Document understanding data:
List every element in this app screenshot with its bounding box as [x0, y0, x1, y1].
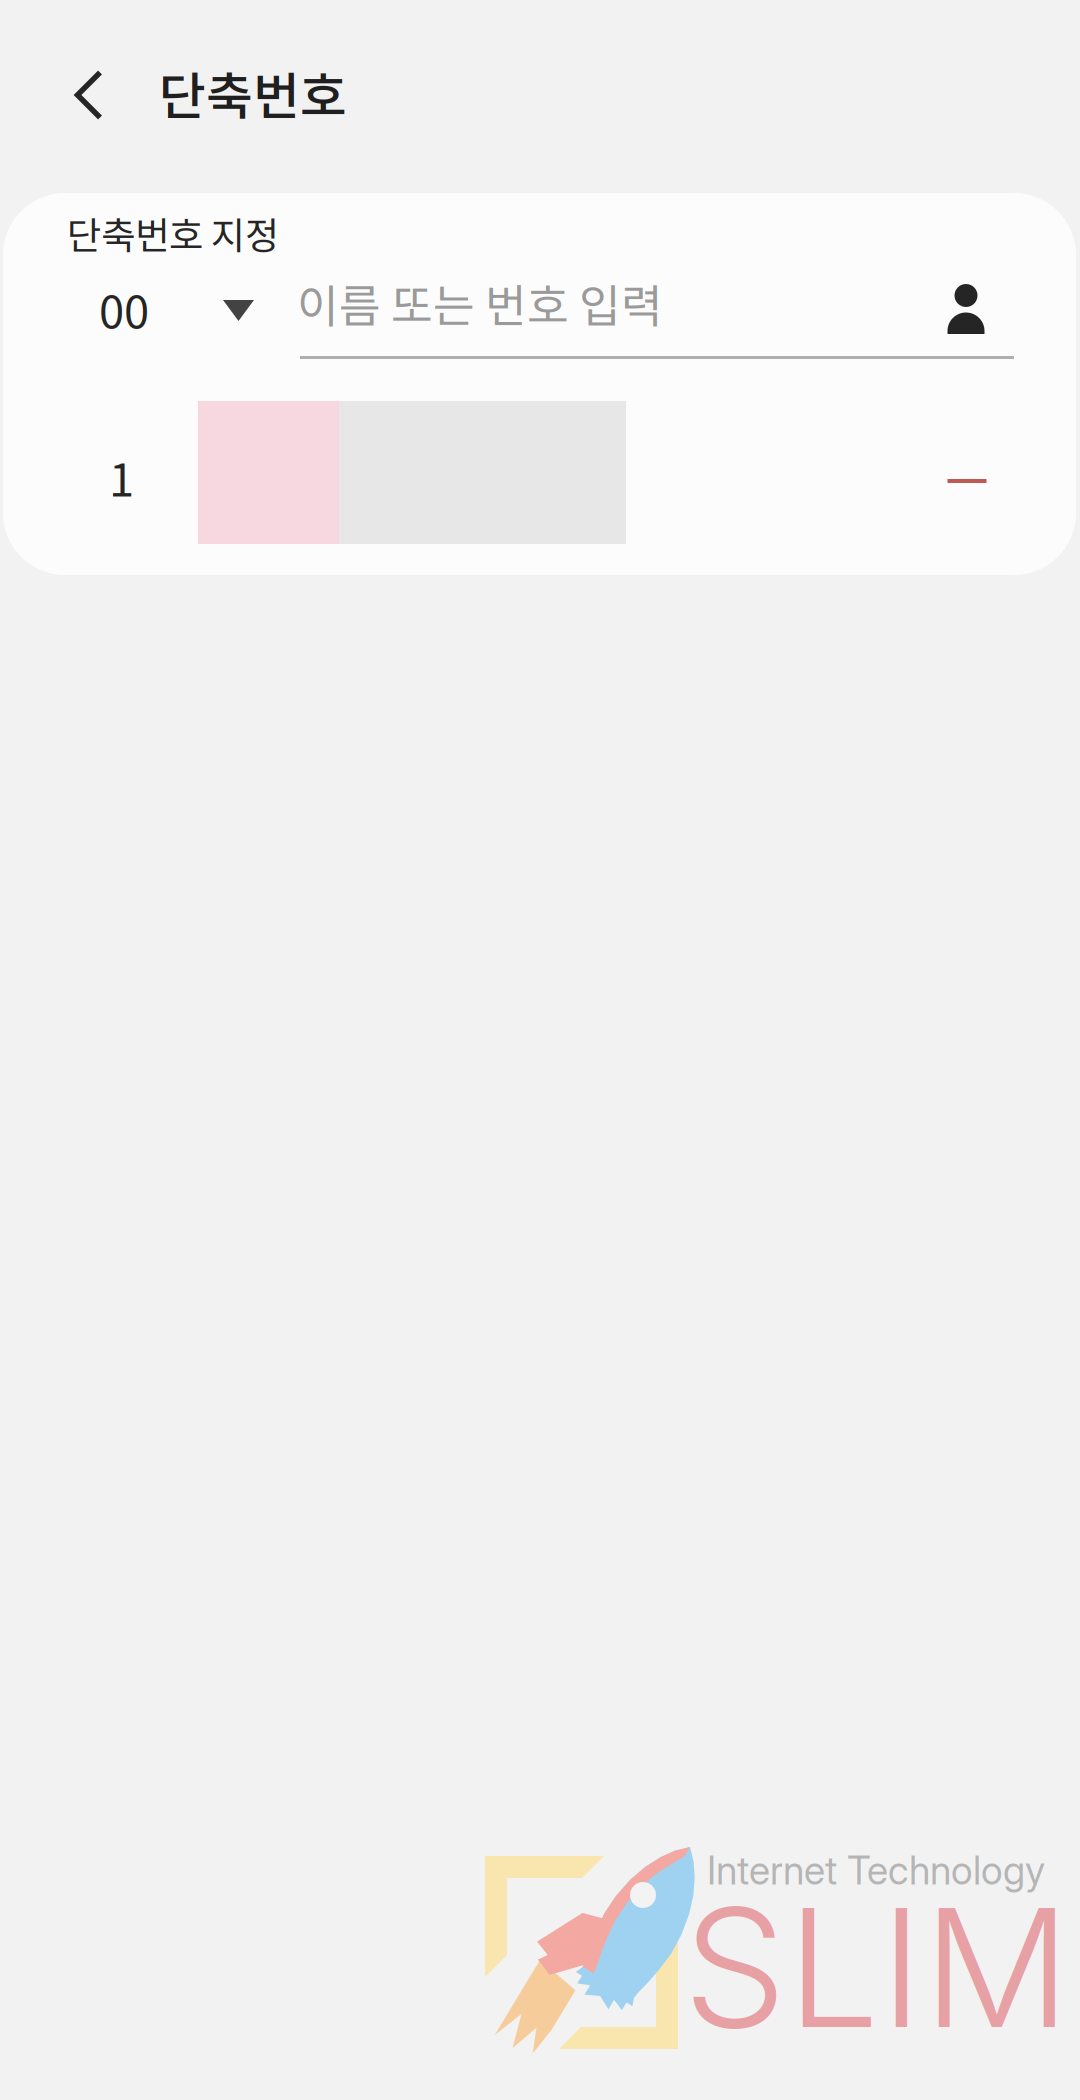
staticText: 단축번호 지정	[67, 206, 279, 260]
staticText: 1	[109, 444, 134, 510]
staticText: 00	[99, 276, 149, 342]
button[interactable]: Speed dial number 00	[99, 251, 289, 351]
staticText: SLIM	[683, 1868, 1071, 2066]
staticText: 단축번호	[159, 56, 347, 129]
button[interactable]: Choose contact	[916, 259, 1016, 359]
button[interactable]: Back	[34, 40, 144, 150]
button[interactable]: Enter name or number	[297, 258, 1010, 358]
button[interactable]: Remove speed dial 1	[912, 431, 1022, 531]
staticText: Internet Technology	[707, 1847, 1045, 1894]
staticText: 이름 또는 번호 입력	[297, 270, 663, 336]
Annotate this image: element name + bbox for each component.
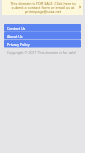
- staticText: This domain is FOR SALE. Click here to s…: [10, 1, 76, 14]
- staticText: Privacy Policy: [7, 42, 30, 47]
- staticText: About Us: [7, 34, 23, 39]
- button[interactable]: Privacy Policy: [4, 40, 81, 48]
- staticText: Contact Us: [7, 26, 26, 31]
- button[interactable]: About Us: [4, 32, 81, 40]
- button[interactable]: Contact Us: [4, 24, 81, 32]
- staticText: Copyright © 2017 This domain is for sale…: [7, 50, 77, 55]
- button[interactable]: Open contact form: [77, 4, 82, 9]
- button[interactable]: This domain is FOR SALE. Click here to s…: [2, 0, 83, 15]
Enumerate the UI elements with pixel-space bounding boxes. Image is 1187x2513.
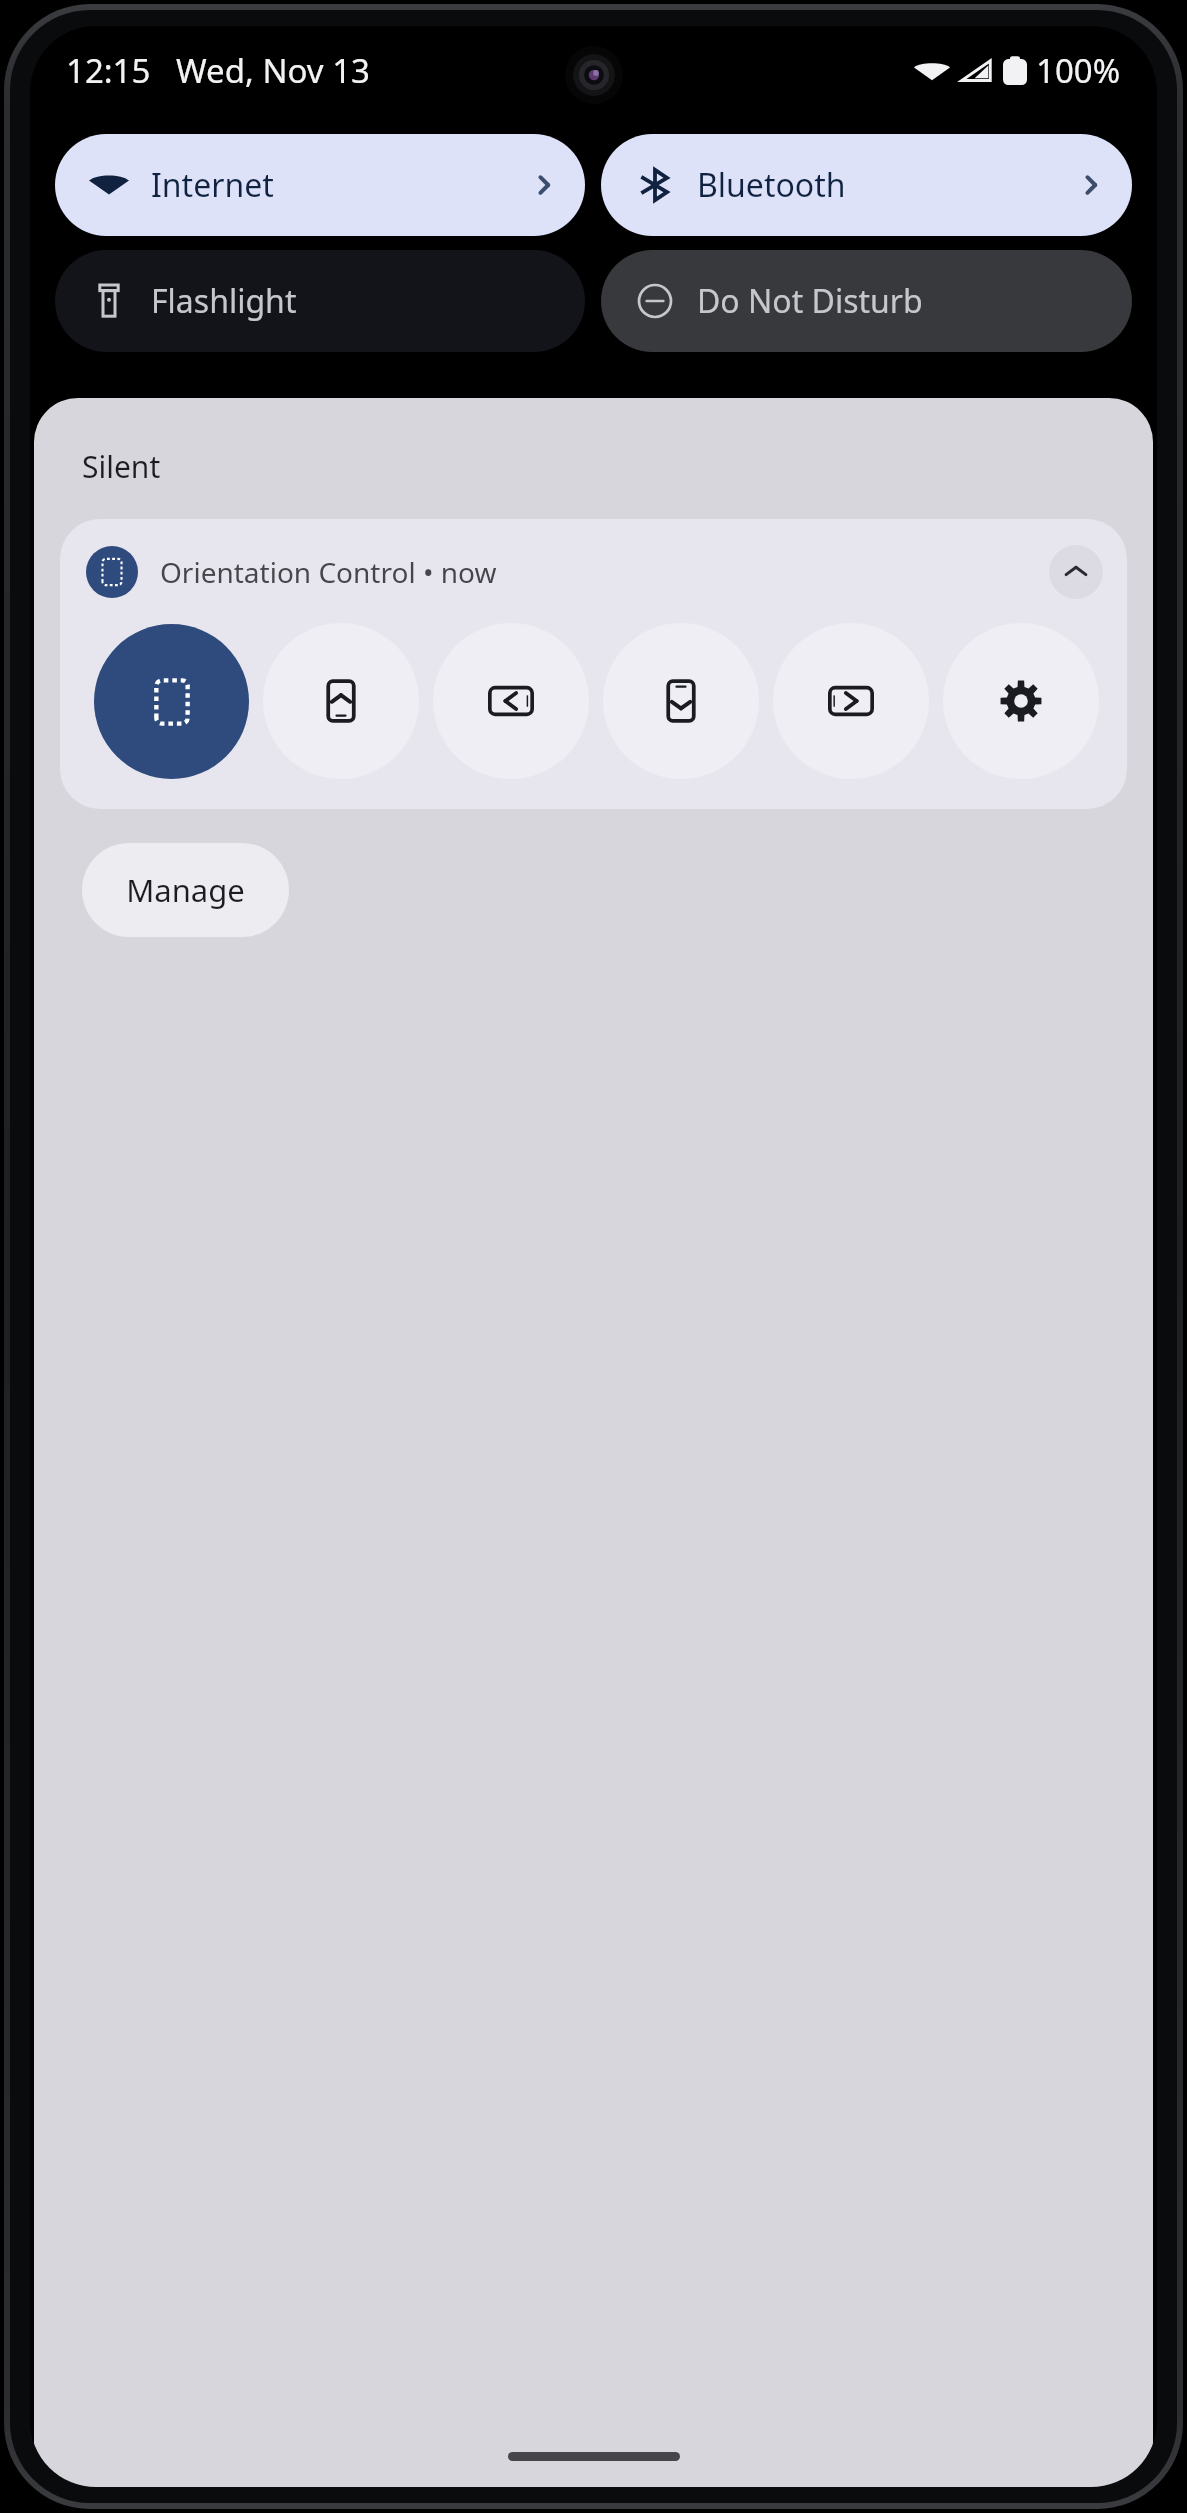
button[interactable]: Flashlight [55,250,585,352]
button[interactable]: Settings [943,623,1099,779]
staticText: 12:15 Wed, Nov 13 [66,48,370,93]
button[interactable]: Landscape left [433,623,589,779]
button[interactable]: Manage [82,843,289,937]
button[interactable]: Portrait reverse [603,623,759,779]
button[interactable]: Do Not Disturb [601,250,1132,352]
staticText: 100% [1036,48,1121,93]
staticText: Manage [126,869,245,911]
staticText: Orientation Control • now [160,553,1049,591]
button[interactable]: Collapse notification [1049,545,1103,599]
button[interactable]: Bluetooth [601,134,1132,236]
staticText: Do Not Disturb [697,279,1106,323]
staticText: Bluetooth [697,163,1076,207]
button[interactable]: Auto rotate [94,624,249,779]
button[interactable]: Orientation Control • now [60,519,1127,809]
button[interactable]: Landscape right [773,623,929,779]
button[interactable]: Internet [55,134,585,236]
staticText: Internet [151,163,529,207]
staticText: Silent [82,446,161,487]
staticText: Flashlight [151,279,559,323]
button[interactable]: Portrait [263,623,419,779]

**YOUR GOAL:**
For the string "bounding", return every line of the data where it appears.

**COMPLETED TASK:**
List every element in this app screenshot with its bounding box as [x0, y0, x1, y1].
Enumerate the UI elements with pixel-space bounding boxes. Image is 1187x2513.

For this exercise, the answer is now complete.